Stored data entries:
--*--
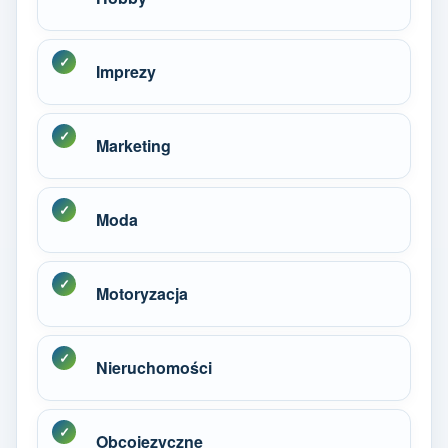
Imprezy
Marketing
Moda
Motoryzacja
Nieruchomości
Obcojęzyczne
--*--
PROBLEM REQUIREMENTS:
Write the data above out again exactly, every line of it, and exclude the pictures.

SOLUTION TO THE PROBLEM:
Imprezy
Marketing
Moda
Motoryzacja
Nieruchomości
Obcojęzyczne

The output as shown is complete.